======== MATERIALS PROVIDED

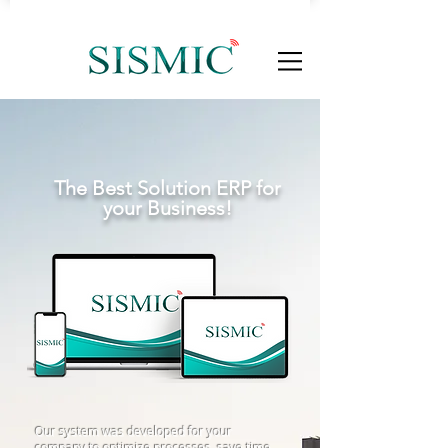
The Best Solution ERP for
your
Business
!
Our system was developed for your
company to optimize processes, save time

================

All of the entries above should be copied exactly, except for the pictures.

- **WRITTEN RESPONSE**:
The Best Solution ERP for
your
Business
!
Our system was developed for your
company to optimize processes, save time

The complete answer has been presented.